■ Data
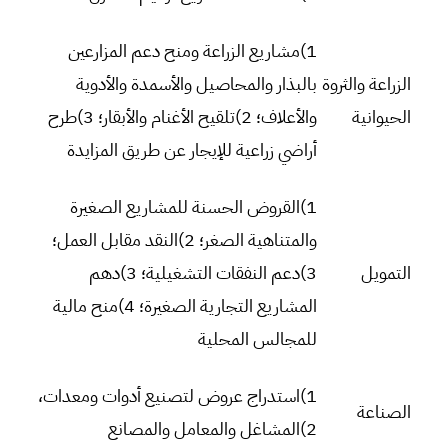
1)مشاريع الزراعة ومنح دعم المزارعين
الزراعة والثروة
بالبذار والمحاصيل والأسمدة والأدوية
الحيوانية
والأعلاف؛ 2)تلقيح الأغنام والأبقار؛ 3)طرح
أراضي زراعية للإيجار عن طريق المزايدة
1)القروض الحسنة للمشاريع الصغيرة
والمتناهية الصغر؛ 2)النقد مقابل العمل؛
التمويل
3)دعم النفقات التشغيلية؛ 3)دهم
المشاريع التجارية الصغيرة؛ 4)منح مالية
للمجالس المحلية
1)استدراج عروض لتصنيع أدوات ومعدات،
الصناعة
2)المشاغل والمعامل والمصانع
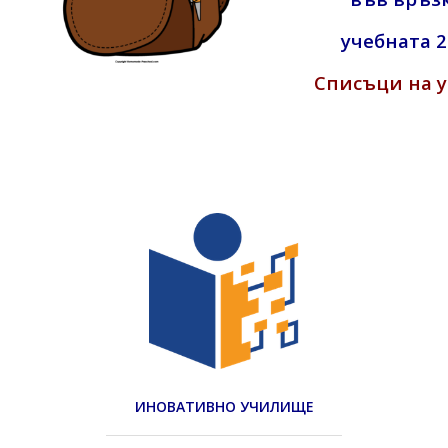
учебната 2
Списъци на у
ИНОВАТИВНО УЧИЛИЩЕ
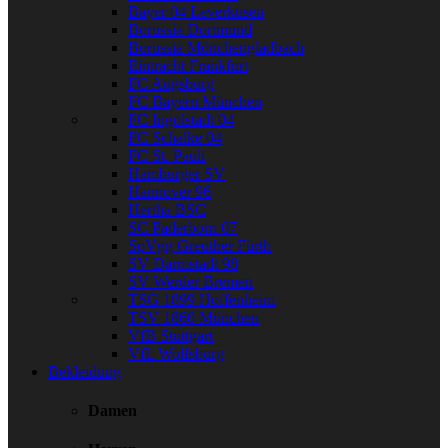
Bayer 04 Leverkusen
Borussia Dortmund
Borussia Mönchengladbach
Eintracht Frankfurt
FC Augsburg
FC Bayern München
FC Ingolstadt 04
FC Schalke 04
FC St. Pauli
Hamburger SV
Hannover 96
Hertha BSC
SC Paderborn 07
SpVgg Greuther Fürth
SV Darmstadt 98
SV Werder Bremen
TSG 1899 Hoffenheim
TSV 1860 München
VfB Stuttgart
VfL Wolfsburg
Bekleidung
Damen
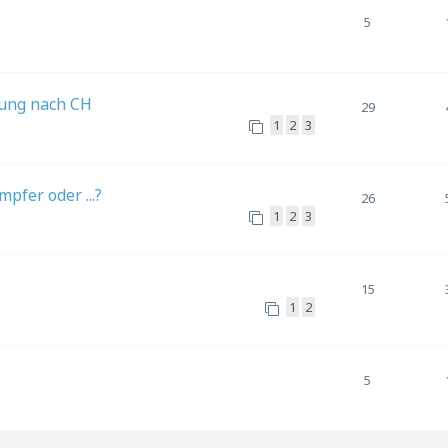
5
rung nach CH
29
1
2
3
pfer oder ...?
26
1
2
3
15
1
2
5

■ Exercise description
Take each line above that holds the string "الزراعة" and copy it.

■ Reply to the task
1)مشاريع الزراعة ومنح دعم المزارعين
الزراعة والثروة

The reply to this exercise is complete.